L'accord s'inscrit dans une stratégie plus large à la fois de l'Union européenne et de l'Australie visant à diversifier leurs relations commerciales, afin de ne pas dépendre excessivement d'un seul partenaire commercial. Dans un monde caractérisé par des tensions croissantes et un protectionnisme grandissant, les deux partenaires cherchent consciemment des collaborations économiques stables et fiables.
Aussi avec d'autres
Lorsque le président américain Trump a commencé l'année dernière à imposer de nouvelles taxes supplémentaires sur les produits de presque tous les pays, l'UE et l'Australie ont repris leurs négociations, qui étaient au point mort depuis des années à cause des tarifs agricoles et alimentaires.
Promotion
Bruxelles a également procédé ainsi avec les pays sud-américains du Mercosur, avec lesquels un nouvel accord commercial provisoire est entré en vigueur le 1er mai. L'UE a aussi déjà conclu un nouvel accord avec l'Inde.
Le nouvel accord doit accroître les échanges entre les deux économies en levant les barrières.
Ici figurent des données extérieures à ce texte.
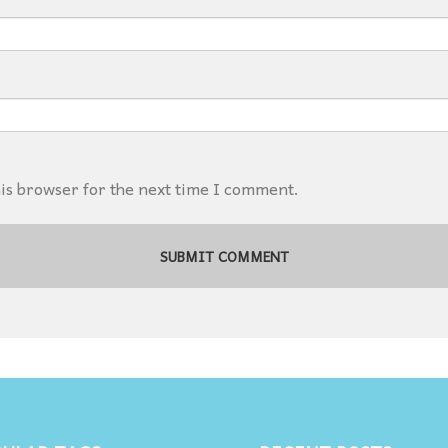
his browser for the next time I comment.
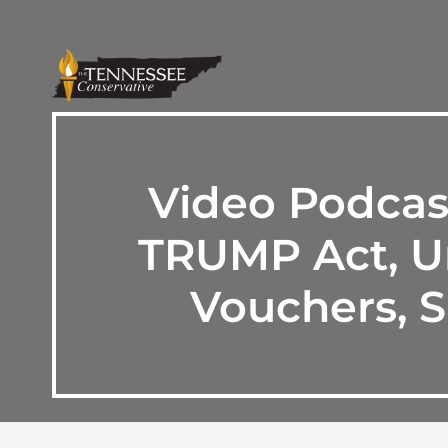
Video Podcas
TRUMP Act, Un
Vouchers, S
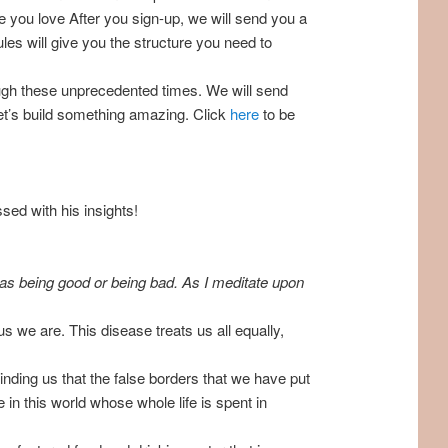
e you love After you sign-up, we will send you a
ules will give you the structure you need to
ough these unprecedented times. We will send
Let’s build something amazing. Click
here
to be
ed with his insights!
e as being good or being bad. As I meditate upon
ous we are. This disease treats us all equally,
inding us that the false borders that we have put
e in this world whose whole life is spent in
Pratiquement tous les droits d'importation sur les marchandises seront supprimés ou fortement réduits, ce qui permettra d'échanger les produits à moindre coût dans les deux sens.
Gagnant-gagnant
L'accord est présenté par les deux parties comme bénéfique pour tous. Il doit offrir de nouvelles opportunités aux entreprises et stimuler la croissance économique, tandis que les consommateurs profiteront d'une plus grande offre et de prix plus bas.
L'agriculture a joué un rôle central et délicat dans les négociations. Des produits tels que la viande, le vin, les produits laitiers et les céréales étaient au cœur des discussions, car ils sont à la fois importants économiquement et sensibles sur le plan politique.
Quotas pour la viande
Des accords spécifiques ont été établis pour la viande australienne. L'accès au marché européen sera régulé via un système de quotas, qui sera mis en place progressivement afin de limiter l'impact sur l'agriculture et l'industrie alimentaire européennes.
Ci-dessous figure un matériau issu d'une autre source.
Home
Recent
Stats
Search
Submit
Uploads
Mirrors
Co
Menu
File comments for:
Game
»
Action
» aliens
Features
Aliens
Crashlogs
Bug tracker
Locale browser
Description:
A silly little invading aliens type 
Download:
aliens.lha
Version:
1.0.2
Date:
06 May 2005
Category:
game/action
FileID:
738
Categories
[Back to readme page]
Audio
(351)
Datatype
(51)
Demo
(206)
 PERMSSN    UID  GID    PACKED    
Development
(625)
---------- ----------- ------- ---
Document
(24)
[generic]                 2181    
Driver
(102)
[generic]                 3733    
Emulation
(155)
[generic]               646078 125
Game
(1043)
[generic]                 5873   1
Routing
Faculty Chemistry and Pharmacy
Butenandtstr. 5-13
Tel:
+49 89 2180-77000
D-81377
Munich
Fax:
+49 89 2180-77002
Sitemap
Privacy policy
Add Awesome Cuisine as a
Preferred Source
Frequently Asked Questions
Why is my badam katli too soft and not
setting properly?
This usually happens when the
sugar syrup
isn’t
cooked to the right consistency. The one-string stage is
Outre le commerce, l'accord comprend également des dispositions sur la coopération en matière de défense et de sécurité. Les deux parties souhaitent approfondir leur collaboration dans un monde où les tensions géopolitiques augmentent.
Une coopération plus étroite est également prévue dans le domaine des matières premières critiques. Cela doit contribuer à des chaînes d'approvisionnement plus stables et à une moindre dépendance vis-à-vis d'autres pays pour ces matériaux essentiels.